Earlier this month, France’s cycle of violence became the world’s favourite spectator sport. For some, it was the grim sight of riots in a pedigreed European nation. For others, it created a satisfying sense of schadenfreude. For yet others, it became a way of scoring domestic political points.
Either way, it’s clear that the reasons for the riots are structural. In Jacobin magazine, Tomek Skomski and Marion Beauvalet write that they are popular revolts fuelled by years of police abuse. They cite an earlier survey which shows that if you were perceived as an Arab or black male, you were 20 times more likely to be subject to a police check than the rest of the population.
Standing Heavy by Patrick Armand-Gbaka Brede (GauZ')
Considering the country’s current state of affairs, it felt appropriate to finally pick up a work that had earlier made it to the shortlist for the 2023 International Booker Prize.
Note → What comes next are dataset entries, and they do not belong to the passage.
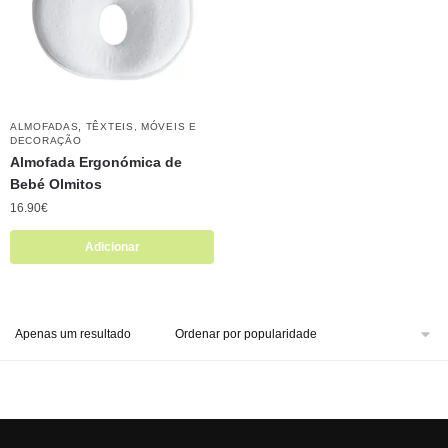
,
ALMOFADAS
TÊXTEIS, MÓVEIS E
DECORAÇÃO
Almofada Ergonómica de
Bebé Olmitos
16.90
€
Adicionar
Apenas um resultado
Standing Heavy is a debut novel by Patrick Armand-Gbaka Brede, writing under the pen name GauZ’, and translated into English by Frank Wynne.
It is a sharp, satirical portrayal of a deeply divided society, seen through the eyes of the underprivileged. In doing this, it sheds light on what has been called a “colonial continuum,” drawing connections between France’s former colonial rule and its treatment of different ethnic groups today.
The novel is based on the author’s own experiences as an undocumented student in Paris. It outlines the plight of generations of immigrants from Côte d’Ivoire, a French colony till 1960, and deals with their Bronze Age, Golden Age, and Age of Lead, as the section titles put it. GauZ’ takes on imperial legacies and the dominance of consumerism in a pithy style, with an eye for the ludicrous.
Standing Heavy is not for those expecting a neat fictional plot; in any case, there are many other such novels on the shelves. Instead, it contains events from the lives of immigrants struggling to get by, interspersed with vignettes about the behaviour of those with plenty of disposable income.
The title refers to a term used to describe professions “that require the employee to remain standing in order to earn a pittance”. Most of the book’s characters start their lives in France as security guards at shopping centres and flour mills, jobs that demand some key skills: “knowing how to empty your mind of every thought higher than instinct and spinal reflex or having a very engrossing inner life”.
The short observations and witticisms from the security guards are the most entertaining part of the book. In the fitting rooms of fashion stores, “girls try on outfits and use their iPhones to photograph each other from every angle…The pixel has gained ascendency over the retina”. For the guards described as the “men in black”, piped music is a torture: a succession of neo-soul crooners shrieking “mediocre lyrics over soupy melodies” in a diluted version of “the genuinely extraordinary Amy Winehouse”. And if it occurred today, “storming the Bastille, with its serried ranks of luxury shops, would liberate thousands of prisoners to conspicuous consumption”.
These passages are underpinned by the relative seriousness of other sections, which deal with the ups and downs of immigrant lives. The oil shock of the '70s and the events of 9/11 contribute to a rightward lurch, with the common sentiment being that outsiders were “stealing jobs from true-born Frenchmen, snatching the bed from the pure or the bread from the poor”.
In other sections, there are broadsides at colonialism and its after-effects. An immigrant’s mother warns: “Get this into your heads, children: colonisation’s greatest success was education.” The propaganda of the powerful, she explains, finds an echo in the compliance of the weak. The result is an underclass exploited by a system that “kept them just about alive enough so they could work and consume without complaint”.
In an interview after the International Booker Prize shortlist was announced, GauZ referred to the nomination as “a tribute to all the invisible people in society, those who pedal down in the hold so that the upper decks may peacefully enjoy their champagne and their caviar”. As the recent events in France and elsewhere show, the invisible people are tired of pedalling.